Data preparation can be extremely time-consuming. But with the rich transformation capabilities available in the Power Query Editor, you can clean and prepare any dataset for analysis. This chapter introduced you to common data challenges and the ways Power Query provides to address them.

In Exercise 2-2 you learned how Power Query can extract codes and how to associate meaning with these codes, without the complex and difficult-to-maintain formulas presented in Exercise 2-1.

In Exercise 2-3, you were introduced to a very useful capability to extract meaning from columns, using examples. You saw that Column from Examples enables you to extract text, date, time, and numbers and offers a variety of transformations, based on the output examples you provide. You saw how this feature can be used to extract text between delimiters, apply a conditional column, and create buckets from ranges of numbers.

In Exercise 2-4, you learned how to parse hyperlinks from textual feed and apply different transformation techniques to achieve your goals. One of the most important lessons from this exercise is that you should audit your queries as often as possible and look for edge cases.

A common and highly time-consuming challenge involves handling inconsistent dates in your datasets. In Exercises 2-5 and 2-6, you learned how simple it is address inconsistent dates in Power Query.

Finally, in Exercises 2-7 and 2-8, you learned how to split a table into a fact table and a lookup table by using the Reference and Remove Duplicates options.

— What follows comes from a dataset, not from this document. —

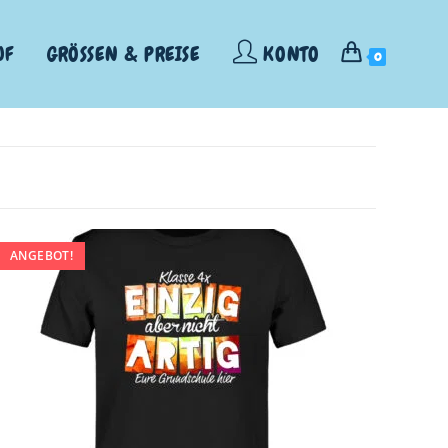
UF
GRÖSSEN & PREISE
KONTO
0
ANGEBOT!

You also learned how to avoid refresh errors by using Lowercase and Trim transformations, as well as how to split comma-separated values into rows to build group/members tables.

Even though you are still close to the beginning of this book, based on the exercises you have completed so far, you can probably reduce your data cleansing efforts by thousands of hours. In the next chapter, you will learn how to combine multiple tables and further reduce your time to insight.